At the very start of Ric Burns’ duly masterful American Masters documentary American Ballet Theatre: A History, which premieres tonight on PBS, dance historian Jennifer Homans offers up this assessment of the dancer’s experience:
“If you are a dancer and you stand at the barre in these positions which have been prescribed for over 400 years and you go through this ritual — it’s a ritual of repetition, a ritual of physical discipline — you have to focus purely on the body. On what’s going on inside you. As you do that, you sort of end up letting go of all of the other noise in your mind, and so there is a kind of pure concentration … . You lose yourself. And then it’s a kind of transcendent experience if it works.”
Anyone who has ever sat in a darkened auditorium and had their breath taken and their soul stirred by famed companies like the ABT (or by their hometown ballet company like my daughter Chelsey and me and our beloved Milwaukee Ballet) knows that the same can be said for simply watching the fruits of that ritual.

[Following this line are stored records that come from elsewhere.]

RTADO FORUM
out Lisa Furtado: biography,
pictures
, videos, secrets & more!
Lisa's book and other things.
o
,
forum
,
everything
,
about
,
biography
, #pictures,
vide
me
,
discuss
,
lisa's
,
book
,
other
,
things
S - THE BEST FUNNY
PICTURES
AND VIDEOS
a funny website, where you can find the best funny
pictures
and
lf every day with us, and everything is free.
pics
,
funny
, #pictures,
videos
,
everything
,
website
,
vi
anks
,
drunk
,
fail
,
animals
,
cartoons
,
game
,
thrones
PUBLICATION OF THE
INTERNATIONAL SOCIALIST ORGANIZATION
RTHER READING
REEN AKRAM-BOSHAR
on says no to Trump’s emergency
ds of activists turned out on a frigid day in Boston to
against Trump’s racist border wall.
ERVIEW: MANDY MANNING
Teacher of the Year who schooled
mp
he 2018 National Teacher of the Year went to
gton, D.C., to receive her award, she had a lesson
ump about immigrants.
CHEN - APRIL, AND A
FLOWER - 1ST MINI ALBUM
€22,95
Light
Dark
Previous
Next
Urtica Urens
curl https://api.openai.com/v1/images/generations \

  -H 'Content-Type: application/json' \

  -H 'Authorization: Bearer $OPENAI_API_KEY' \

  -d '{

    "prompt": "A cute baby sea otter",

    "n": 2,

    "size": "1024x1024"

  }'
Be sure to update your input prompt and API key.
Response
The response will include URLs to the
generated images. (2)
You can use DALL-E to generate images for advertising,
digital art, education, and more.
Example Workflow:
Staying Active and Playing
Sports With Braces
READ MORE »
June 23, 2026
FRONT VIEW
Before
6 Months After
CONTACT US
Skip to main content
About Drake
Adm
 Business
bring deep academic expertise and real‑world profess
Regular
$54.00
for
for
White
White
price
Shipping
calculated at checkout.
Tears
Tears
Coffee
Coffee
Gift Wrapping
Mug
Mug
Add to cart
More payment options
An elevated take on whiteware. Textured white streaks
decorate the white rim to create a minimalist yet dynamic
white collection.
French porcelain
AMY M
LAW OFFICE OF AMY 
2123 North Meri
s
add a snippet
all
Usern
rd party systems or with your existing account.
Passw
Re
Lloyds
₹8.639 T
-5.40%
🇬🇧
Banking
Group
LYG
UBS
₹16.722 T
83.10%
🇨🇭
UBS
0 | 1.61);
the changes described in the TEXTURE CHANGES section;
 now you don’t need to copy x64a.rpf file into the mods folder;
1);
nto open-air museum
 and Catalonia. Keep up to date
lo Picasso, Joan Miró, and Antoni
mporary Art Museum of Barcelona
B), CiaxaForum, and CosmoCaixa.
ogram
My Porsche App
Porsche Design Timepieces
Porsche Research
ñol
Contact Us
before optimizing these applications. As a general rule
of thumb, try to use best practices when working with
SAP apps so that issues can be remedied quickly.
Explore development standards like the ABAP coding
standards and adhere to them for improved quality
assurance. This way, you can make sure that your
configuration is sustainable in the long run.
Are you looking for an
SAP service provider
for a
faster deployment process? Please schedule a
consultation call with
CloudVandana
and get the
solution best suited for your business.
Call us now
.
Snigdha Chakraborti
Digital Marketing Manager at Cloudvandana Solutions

So what is it about ballet that has kept audiences mesmerized for centuries? Nearly 10 years in the making and created to honor American Ballet Theatre’s 75th anniversary, Burns’ deeply moving love letter to both the art form and those who have kept it evolving and flourishing for centuries blends history and evolution, commentary and performance into 90 intimate, insightful minutes that even ballet newbies should find well worth their time.
With Homans — author of 2010’s Apollo’s Angels: A History of Ballet — serving as its primary commentator, American Masters – American Ballet Theatre: A History deftly tracks the evolution of the art form from its birth as a means of displaying masculinity and social acumen in the courts of Louis XIV through Russia’s cultural and political revolution and finally to the American stage in the mid 20th century.
Called Ballet Theatre at its inception in 1940, the ABT itself was founded by flame-haired Lucia Chase, an ambitious woman with a passion for dance who longed for an American company devoted to classical ballet but not beholden to a single choreographer. Her dancers worked with an international Who’s Who of dance makers and the documentary highlights the contributions of four who best defined the company’s creative breadth:
- Antony Tudor, who created works focused on the expression of raw and difficult human emotion.
- George Balanchine, who eschewed plot in favor of abstraction, preferring Petipa tradition and a return to classical dance, and emotion over acting.
- Jerome Robbins, who brought a palpable American sensibility to ballet, expressing express street life through ballet.
- Agnes de Mille, who felt every dance should tell a dramatic story. Via an archival interview, de Mille recalls presenting Rodeo to dancers who migrated from Ballet Russe. “The Russians would say, ‘This is not dancing’ and I said ‘I didn’t say it was. But it’s what you’re going to have to do.’
But it’s the commentary and interviews with past and current ABT artistic directors Lucia Chase and Kevin McKenzie (Mikhail Baryshnikov, though briefly discussed, is a notable absence); famed dance critics Clive Barnes and Anna Kisselgoff; former ABT dancers including Alicia Alonso, the late Donald Saddler and Frederic Franklin, and Susan Jaffe (now ABT faculty); and current ABT stars Misty Copeland, Gillian Murphy, Julie Kent, Marcello Gomes and Hee Seo that give the documentary its considerable heart.
The passion the now 93-year-old Alonso exhibits for her art form and her still-vibrant memories of the people with whom and for whom she danced is worth tuning in for in and of itself.
And woven throughout, there is plenty for viewers who aren’t so much about the history of ballet as they are the sheer transportive nature of watching meticulously trained human bodies convey that history — and everything it truly means to be human — in a way that speaks louder than words ever could.
Slow-motion footage of current ABT dancers shot by Emmy-winning cinematographer Buddy Squires and a 30-person crew lays bare the complexity and purpose of each split-second movement, the exquisite musculature of the dancers and the sculptural beauty of partner work.
American Masters —American Ballet Theatre: A History premieres tonight at 9/8CT (check local listings) on PBS.